Let $n$ be an integer and consider the $n$ points $1,2,\ldots,n$ on a horizontal line. Consider sets of arcs on these points such that
- no two arcs cross each other, i.e. there exist no two arcs $(a,b),(c,d)$ with $a<b<c<d$,
- no two arcs do partially overlap, i.e. there exist no two arcs $(a,b),(a,c)$ with $a<b<c$ or $(b,a),(c,a)$ with $b<c<a$.
However, note that two arcs are allowed to fully overlap, e.g. $(a,b),(c,d)$ with $c<a<b<d$.
The set for all such graphs for $n=2,3,4$ is
Now it seems that the number of such graphs is $$2, 5, 14, 42, 132, 429, 1430,\ldots$$ which are simply Catalan numbers.
I know there are many interpretations of Catalan numbers, but I could not directly find the above one. Is the above set of non-crossing and non-partially-overlapping arcs (a) known under a different name, or (b) in a one-to-one correspondence to a known interpretation of Catalan numbers?

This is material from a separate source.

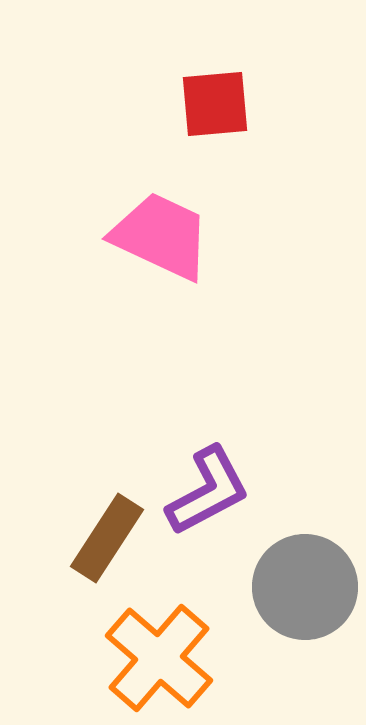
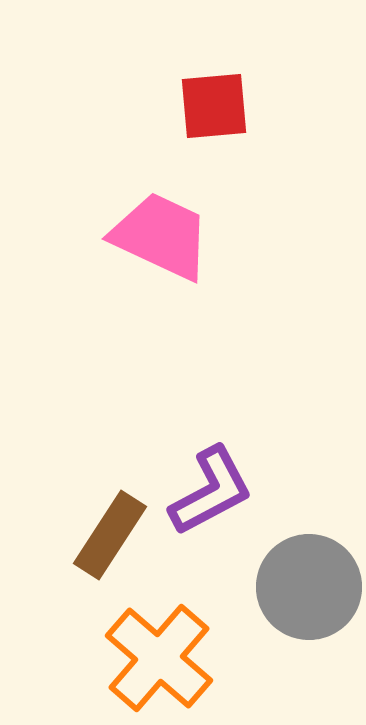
red square: moved 1 px left, 2 px down
purple L-shape: moved 3 px right
brown rectangle: moved 3 px right, 3 px up
gray circle: moved 4 px right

I’ll briefly sketch a bijection between these diagrams on $n$ points and valid strings of $n$ pairs of parentheses. The sketch will be a bit rough, as I’m going to have to shut down shortly and will explain it largely by example.
Start with one of your diagrams. Each point represents a matched pair
()of parentheses. If $k<\ell$, and there is an arc from point $k$ to point $\ell$, then all of the pairs corresponding to points $k+1,\ldots,\ell$ are inside pair $k$. If this is a maximal arc, all pairs $j$ with $j<k$ are to the left of pair $k$, and all pairs $j$ with $\ell<j$ are to the right of pair $j$. If it is maximal within a larger arc from $p$ to $q$, all pairs $j$ with $p<j<k$ are to the left of pair $k$ within pair $p$, and all pairs $j$ with $\ell<j<q$ are to the right of pair $j$ within pair $p$.These rules, applied recursively if necessary, suffice to convert your diagrams to valid parenthesis strings. For $n=4$, for instance, your diagrams, in order from the top down, correspond to the following strings, in which each pair of matched parentheses is labelled with the number of the corresponding point:
$$\begin{align*} &(_1)_1(_2)_2(_3)_3(_4)_4\\ &(_1(_2)_2)_1(_3)_3(_4)_4\\ &(_1(_2)_2(_3)_3)_1(_4)_4\\ &(_1(_2)_2(_3)_3(_4)_4)_1\\ &(_1)_1(_2(_3)_3)_2(_4)_4\\ &(_1)_1(_2(_3)_3(_4)_4)_2\\ &(_1)_1(_2)_2(_3(_4)_4)_3\\ &(_1(_2(_3)_3)_2)_1(_4)_4\\ &(_1(_2(_3)_3(_4)_4)_2)_1\\ &(_1(_2)_2)_1(_3(_4)_4)_3\\ &(_1(_2)_2(_3(_4)_4)_3)_1\\ &(_1(_2(_3)_3)_2(_4)_4)_1\\ &(_1)_1(_2(_3(_4)_4)_3)_2\\ &(_1(_2(_2(_4)_4)_3)_2)_1 \end{align*}$$
With a bit of thought it’s clear that the procedure produces only valid parenthesis strings.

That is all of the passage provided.